____ Exercise materials
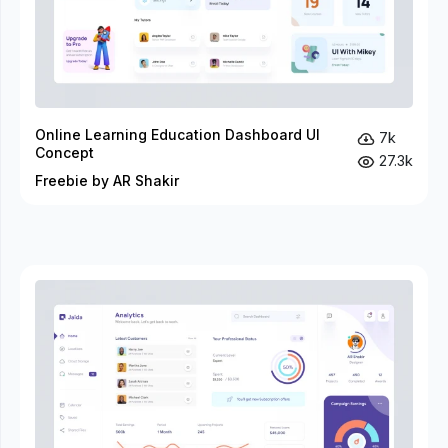
Online Learning Education Dashboard UI
7k
Concept
27.3k
Freebie by AR Shakir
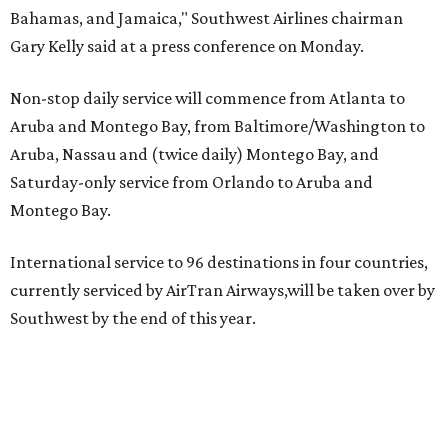
Bahamas, and Jamaica," Southwest Airlines chairman
Gary Kelly said at a press conference on Monday.
Non-stop daily service will commence from Atlanta to
Aruba and Montego Bay, from Baltimore/Washington to
Aruba, Nassau and (twice daily) Montego Bay, and
Saturday-only service from Orlando to Aruba and
Montego Bay.
International service to 96 destinations in four countries,
currently serviced by AirTran Airways,will be taken over by
Southwest by the end of this year.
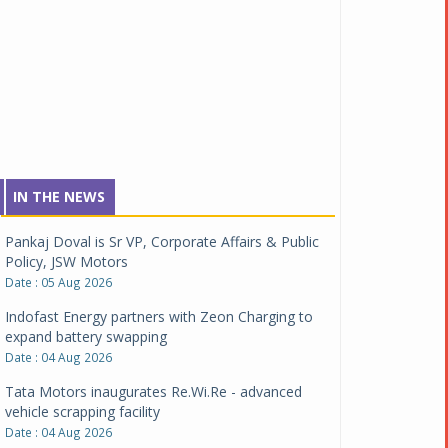
IN THE NEWS
Pankaj Doval is Sr VP, Corporate Affairs & Public
Policy, JSW Motors
Date : 05 Aug 2026
Indofast Energy partners with Zeon Charging to
expand battery swapping
Date : 04 Aug 2026
Tata Motors inaugurates Re.Wi.Re - advanced
vehicle scrapping facility
Date : 04 Aug 2026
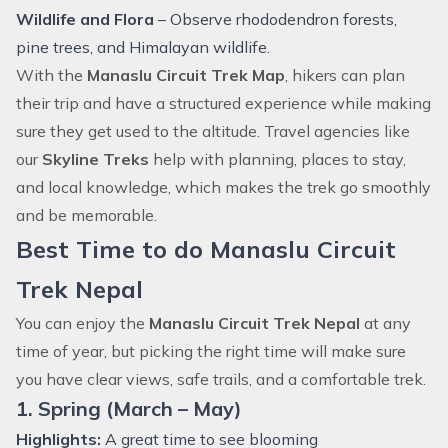
Wildlife and Flora
– Observe rhododendron forests,
pine trees, and Himalayan wildlife.
With the
Manaslu Circuit Trek Map
, hikers can plan
their trip and have a structured experience while making
sure they get used to the altitude. Travel agencies like
our
Skyline Treks
help with planning, places to stay,
and local knowledge, which makes the trek go smoothly
and be memorable.
Best Time to do Manaslu Circuit
Trek Nepal
You can enjoy the
Manaslu Circuit Trek Nepal
at any
time of year, but picking the right time will make sure
you have clear views, safe trails, and a comfortable trek.
1. Spring (March – May)
Highlights:
A great time to see blooming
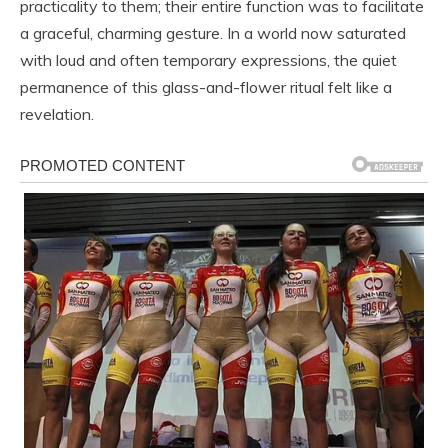
practicality to them; their entire function was to facilitate
a graceful, charming gesture. In a world now saturated
with loud and often temporary expressions, the quiet
permanence of this glass-and-flower ritual felt like a
revelation.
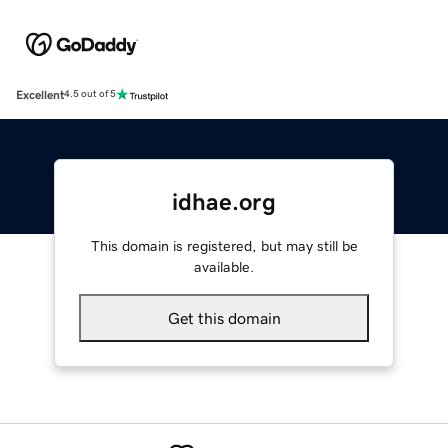
Excellent
4.5 out of 5
idhae.org
This domain is registered, but may still be
available.
Get this domain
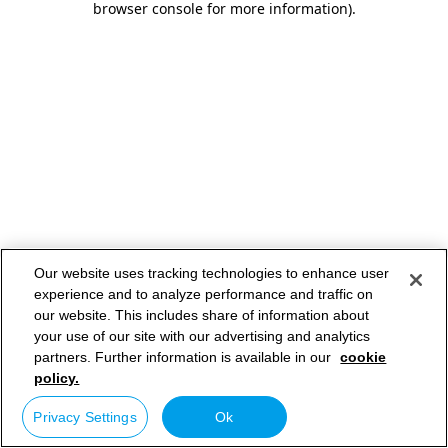
browser console for more information)
.
Our website uses tracking technologies to enhance user
experience and to analyze performance and traffic on
our website. This includes share of information about
your use of our site with our advertising and analytics
partners. Further information is available in our
cookie
policy.
Privacy Settings
Ok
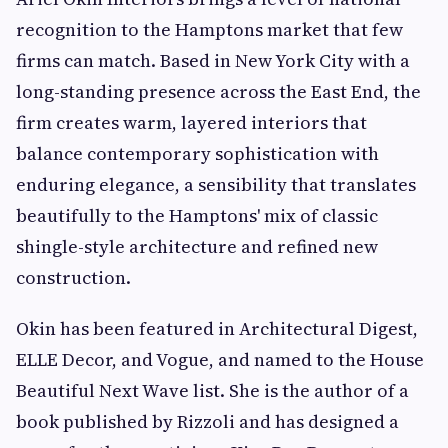
recognition to the Hamptons market that few
firms can match. Based in New York City with a
long-standing presence across the East End, the
firm creates warm, layered interiors that
balance contemporary sophistication with
enduring elegance, a sensibility that translates
beautifully to the Hamptons' mix of classic
shingle-style architecture and refined new
construction.
Okin has been featured in Architectural Digest,
ELLE Decor, and Vogue, and named to the House
Beautiful Next Wave list. She is the author of a
book published by Rizzoli and has designed a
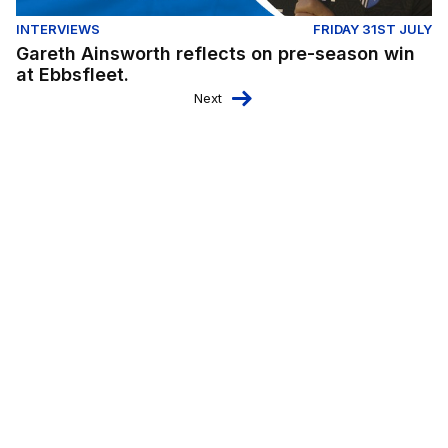
INTERVIEWS
FRIDAY 31ST JULY
Gareth Ainsworth reflects on pre-season win
at Ebbsfleet.
Next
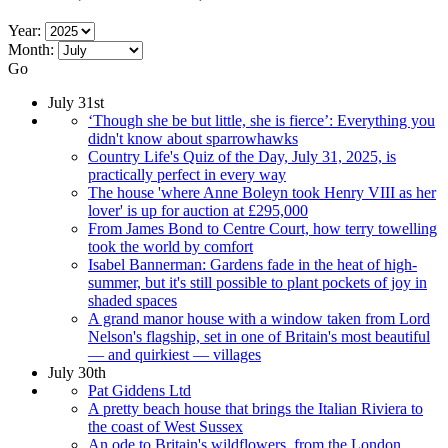
Year:
Month:
Go
July 31st
‘Though she be but little, she is fierce’: Everything you
didn't know about sparrowhawks
Country Life's Quiz of the Day, July 31, 2025, is
practically perfect in every way
The house 'where Anne Boleyn took Henry VIII as her
lover' is up for auction at £295,000
From James Bond to Centre Court, how terry towelling
took the world by comfort
Isabel Bannerman: Gardens fade in the heat of high-
summer, but it's still possible to plant pockets of joy in
shaded spaces
A grand manor house with a window taken from Lord
Nelson's flagship, set in one of Britain's most beautiful
— and quirkiest — villages
July 30th
Pat Giddens Ltd
A pretty beach house that brings the Italian Riviera to
the coast of West Sussex
An ode to Britain's wildflowers, from the London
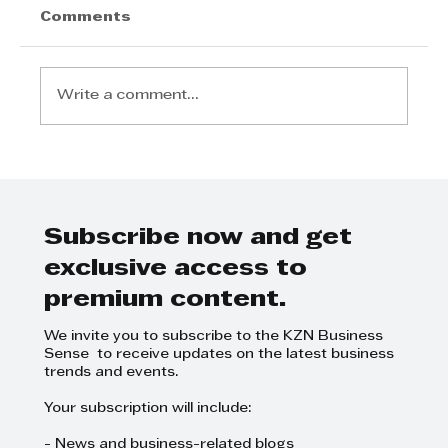
Comments
Write a comment...
Logie Naidoo, Leadership
Rooted in Service
Subscribe now and get
exclusive access to
premium content.
We invite you to subscribe to the KZN Business
Sense to receive updates on the latest business
trends and events.
Your subscription will include:
- News and business-related blogs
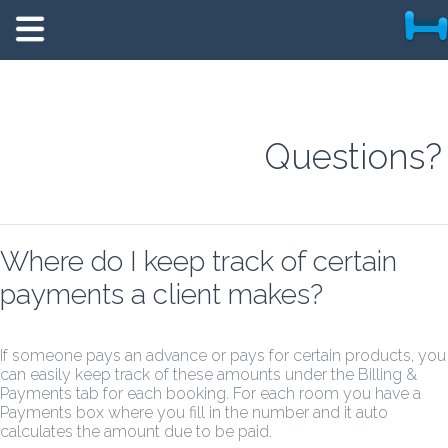
Questions?
Where do I keep track of certain
payments a client makes?
If someone pays an advance or pays for certain products, you
can easily keep track of these amounts under the Billing &
Payments tab for each booking. For each room you have a
Payments box where you fill in the number and it auto
calculates the amount due to be paid.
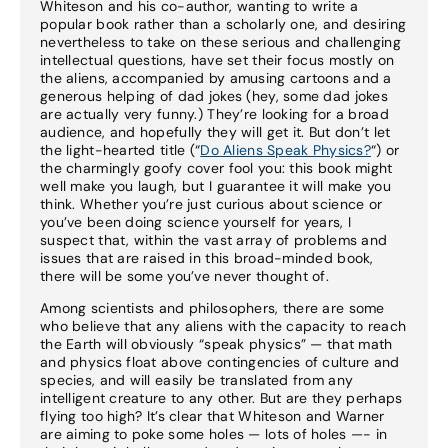
Whiteson and his co-author, wanting to write a
popular book rather than a scholarly one, and desiring
nevertheless to take on these serious and challenging
intellectual questions, have set their focus mostly on
the aliens, accompanied by amusing cartoons and a
generous helping of dad jokes (hey, some dad jokes
are actually very funny.) They’re looking for a broad
audience, and hopefully they will get it. But don’t let
the light-hearted title (“
Do Aliens Speak Physics?
“) or
the charmingly goofy cover fool you: this book might
well make you laugh, but I guarantee it will make you
think. Whether you’re just curious about science or
you’ve been doing science yourself for years, I
suspect that, within the vast array of problems and
issues that are raised in this broad-minded book,
there will be some you’ve never thought of.
Among scientists and philosophers, there are some
who believe that any aliens with the capacity to reach
the Earth will obviously “speak physics” — that math
and physics float above contingencies of culture and
species, and will easily be translated from any
intelligent creature to any other. But are they perhaps
flying too high? It’s clear that Whiteson and Warner
are aiming to poke some holes — lots of holes —- in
________
→ The problem: Your answer must be a copy of every line in the data above that holds the string "author".

→ Finished task:
Beautiful Next Wave list. She is the author of a
Whiteson and his co-author, wanting to write a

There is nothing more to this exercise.